= Wremja =

Estonian television series

Wremja was an Estonian situational comedy showing the lives of lower class people. It featured campy humor, intentionally, so as to keep the budget low. Wremja was preceded by the Wigla Show featuring a similar style, and the name was later changed to "Sipelga 14", as a reference to the Estonian soap opera "Õnne 13".

== Characters ==
Uuno Nisu (Nisu-Unn) (Dan Põldroos) is an alcoholic World War II veteran who fought for Germany and burned Hitler's corpse while drunk in 1945. He wears a red coat and has a moustache. He will drink anything with alcohol in it, including cologne and perfume.

Zorro (Jaan Zorro) (Jan Uuspõld) is Uuno's roommate (after kicking out Uno's family). He is a devoted communist who worked as a torturer, spy and astronaut for the Soviet government. He wears a beret and two pairs of glasses.

Haista Gäng (Dan Põldroos) is a severely alcoholic 30-year old son of Uno. He wears a worn-out wifebeater and boxers, is a chain-smoker and drinks strong beer. He was also briefly adopted by Zorro against his own wishes.

Laar (Mart Laar) (Meelis Adamson) is a women's hairdresser and the Prime Minister of Estonia. Although he’s a fascist, Zorro and Uno still consider him to be a dear friend. He is very timid to the point of being a sissy and rarely able to stand up for himself. He was constantly henpecked, abused and degraded by his wife and mother-in-law until him refusing to put up with it anymore and escaping to France with Zorro’s aid.
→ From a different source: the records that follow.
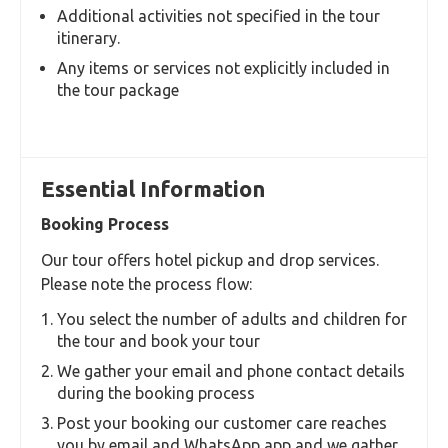
Additional activities not specified in the tour
itinerary.
Any items or services not explicitly included in
the tour package
Essential Information
Booking Process
Our tour offers hotel pickup and drop services.
Please note the process flow:
You select the number of adults and children for
the tour and book your tour
We gather your email and phone contact details
during the booking process
Post your booking our customer care reaches
you by email and WhatsApp app and we gather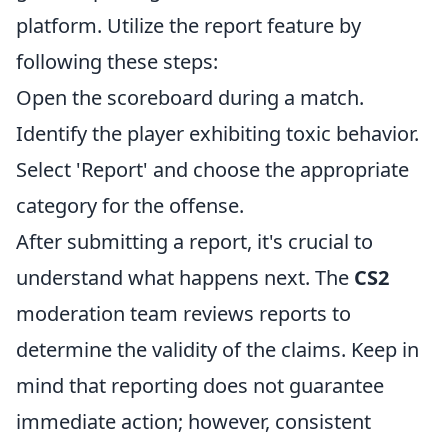
platform. Utilize the report feature by
following these steps:
Open the scoreboard during a match.
Identify the player exhibiting toxic behavior.
Select 'Report' and choose the appropriate
category for the offense.
After submitting a report, it's crucial to
understand what happens next. The
CS2
moderation team reviews reports to
determine the validity of the claims. Keep in
mind that reporting does not guarantee
immediate action; however, consistent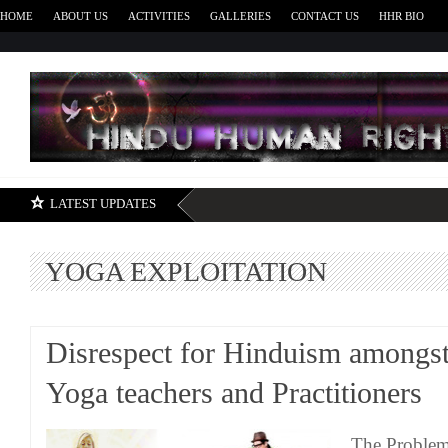
HOME
ABOUT US
ACTIVITIES
GALLERIES
CONTACT US
HHR BIO
H
LATEST UPDATES
YOGA EXPLOITATION
Disrespect for Hinduism amongs
Yoga teachers and Practitioners
The Problem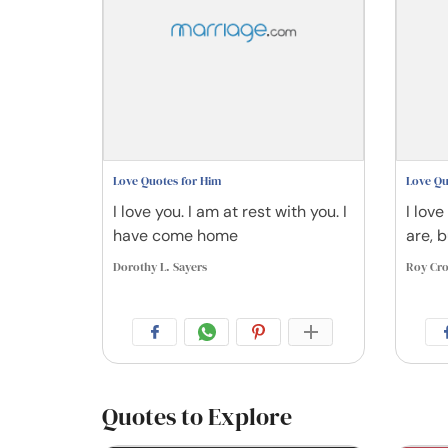
Love Quotes for Him
Love Qu
I love you. I am at rest with you. I
I love
have come home
are, 
Dorothy L. Sayers
Roy Cro
Quotes to Explore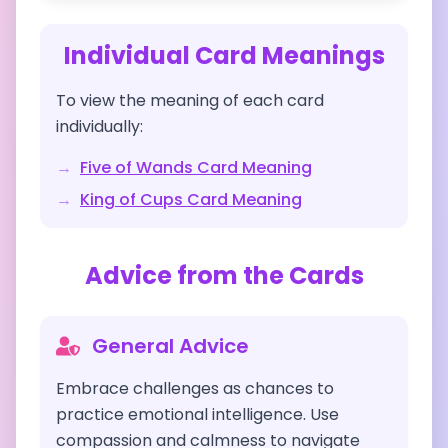
Individual Card Meanings
To view the meaning of each card
individually:
→
Five of Wands
Card Meaning
→
King of Cups
Card Meaning
Advice from the Cards
General Advice
Embrace challenges as chances to
practice emotional intelligence. Use
compassion and calmness to navigate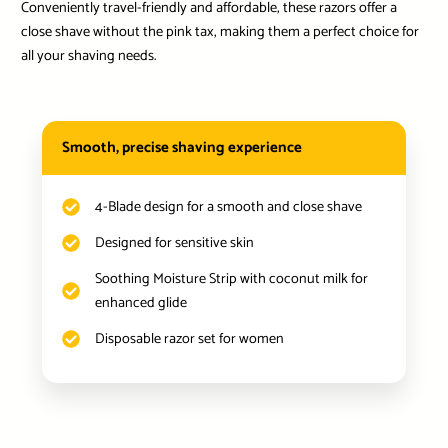
Conveniently travel-friendly and affordable, these razors offer a
close shave without the pink tax, making them a perfect choice for
all your shaving needs.
Smooth, precise shaving experience
4-Blade design for a smooth and close shave
Designed for sensitive skin
Soothing Moisture Strip with coconut milk for
enhanced glide
Disposable razor set for women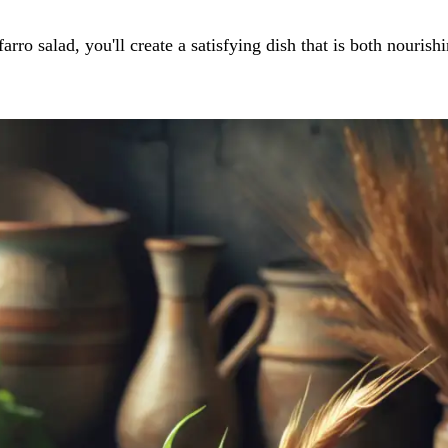
ro salad, you'll create a satisfying dish that is both nourish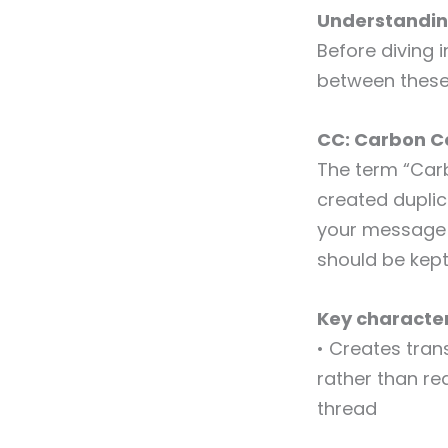
Understandin
Before diving 
between these
CC: Carbon C
The term “Car
created duplic
your message t
should be kept 
Key character
• Creates tran
rather than req
thread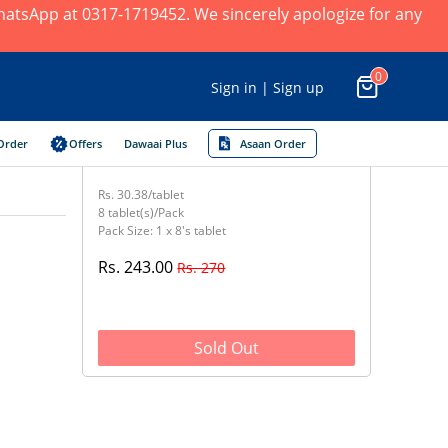
 WhatsApp at 0317-1719452. We sincerely apologize for any
0
Sign in | Sign up
Order
Offers
Dawaai Plus
Asaan Order
Rs. 30.38/tablet
8 tablet(s)/Pack
Pack Size: 1 x 8's tablet
Rs. 243.00
Rs. 270
Sold Out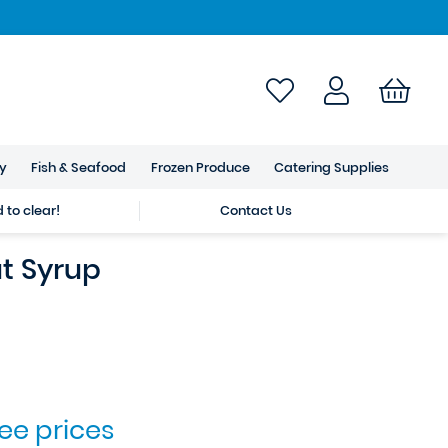
ry
Fish & Seafood
Frozen Produce
Catering Supplies
to clear!
Contact Us
t Syrup
see prices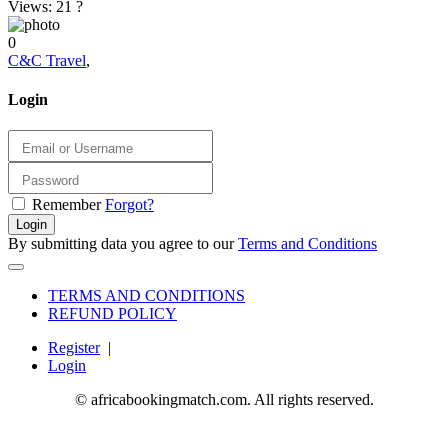
Views: 21
?
0
C&C Travel
,
Login
Remember
Forgot?
Login
By submitting data you agree to our
Terms and Conditions
TERMS AND CONDITIONS
REFUND POLICY
Register
|
Login
© africabookingmatch.com. All rights reserved.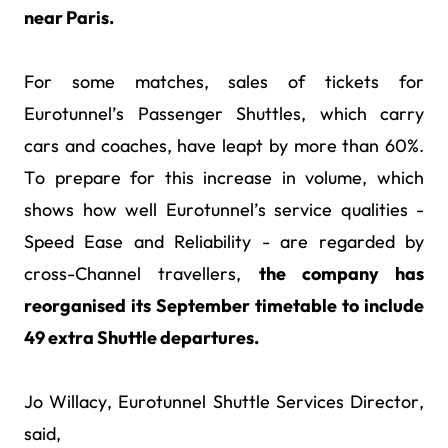
near Paris.
For some matches, sales of tickets for
Eurotunnel’s Passenger Shuttles, which carry
cars and coaches, have leapt by more than 60%.
To prepare for this increase in volume, which
shows how well Eurotunnel’s service qualities -
Speed Ease and Reliability - are regarded by
cross-Channel travellers,
the company has
reorganised its September timetable to include
49 extra Shuttle departures.
Jo Willacy, Eurotunnel Shuttle Services Director,
said,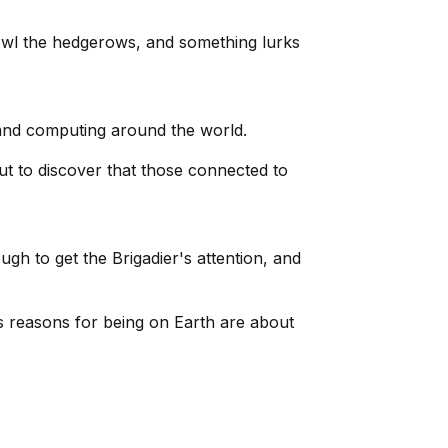
owl the hedgerows, and something lurks
nt and computing around the world.
ut to discover that those connected to
ugh to get the Brigadier's attention, and
s reasons for being on Earth are about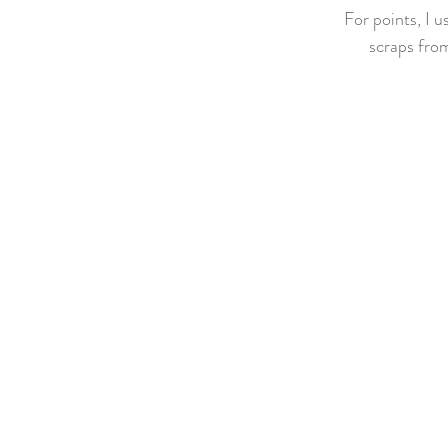
For points, I u
scraps from 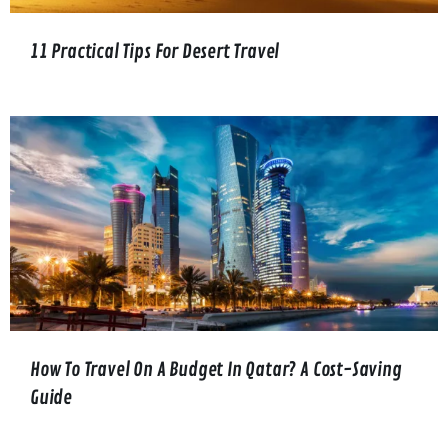
11 Practical Tips For Desert Travel
How To Travel On A Budget In Qatar? A Cost-Saving
Guide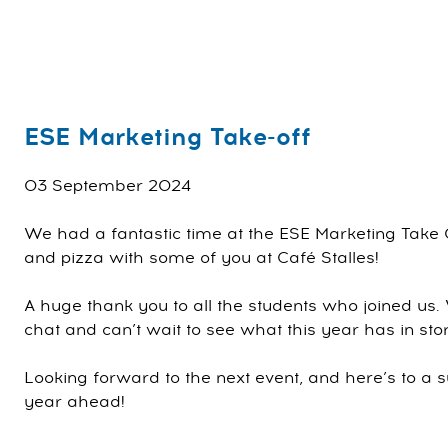
ESE Marketing Take-off
03 September 2024
We had a fantastic time at the ESE Marketing Take 
and pizza with some of you at Café Stalles!
A huge thank you to all the students who joined us.
chat and can’t wait to see what this year has in store
Looking forward to the next event, and here’s to a s
year ahead!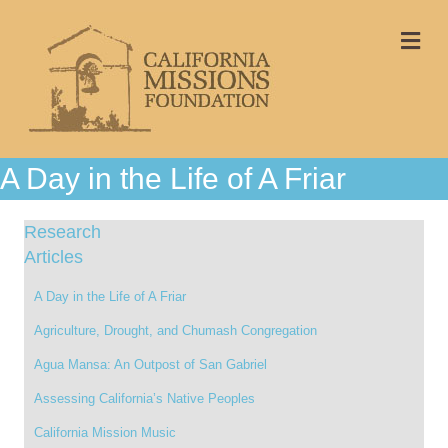
Me
A Day in the Life of A Friar
Research
Articles
A Day in the Life of A Friar
Agriculture, Drought, and Chumash Congregation
Agua Mansa: An Outpost of San Gabriel
Assessing California’s Native Peoples
California Mission Music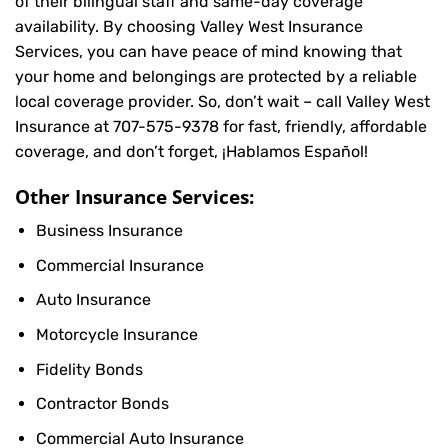
of their bilingual staff and same-day coverage
availability. By choosing Valley West Insurance
Services, you can have peace of mind knowing that
your home and belongings are protected by a reliable
local coverage provider. So, don’t wait – call Valley West
Insurance at
707-575-9378
for fast, friendly, affordable
coverage, and don’t forget, ¡Hablamos Español!
Other Insurance Services:
Business Insurance
Commercial Insurance
Auto Insurance
Motorcycle Insurance
Fidelity Bonds
Contractor Bonds
Commercial Auto Insurance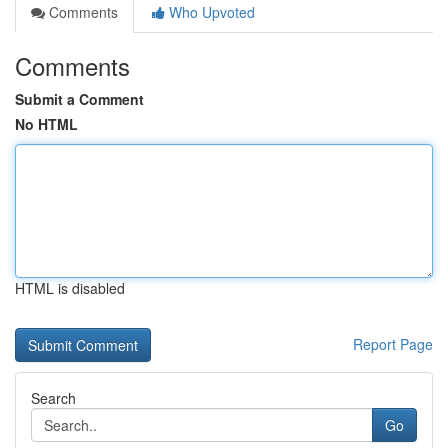
Comments
Who Upvoted
Comments
Submit a Comment
No HTML
HTML is disabled
Report Page
Search
Go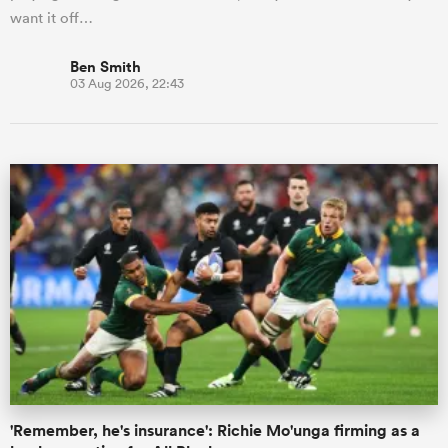
want it off…
Ben Smith
03 Aug 2026, 22:43
'Remember, he's insurance': Richie Mo'unga firming as a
Ämm / The Mother-in-Law (Maali) (Dan Põldroos) is a sadistic old lady who, after coming to live with her daughter, Maie, harasses Laars. After Mart leaves the household, she keeps tormenting Maie daily. She almost always wants sex, and she constantly eats soup from a bowl.

Rullnokad Pets ja Aiku (Peeter Kelk and Aivar Sõnajalg) (Jan Uuspõld and Dan Põldroos) are local youngsters working in the car scrapyard. They're fairly unintelligent, even though either one may have occasional moments of wisdom and clarity. They love visiting nightclubs, drinking heavily and racing around in whatever cars they could afford. Aiku was also castrated by Uno’s tapeworm whom Zorro accidentally flushed, causing the former to attack everyone who happened to go to the toilet.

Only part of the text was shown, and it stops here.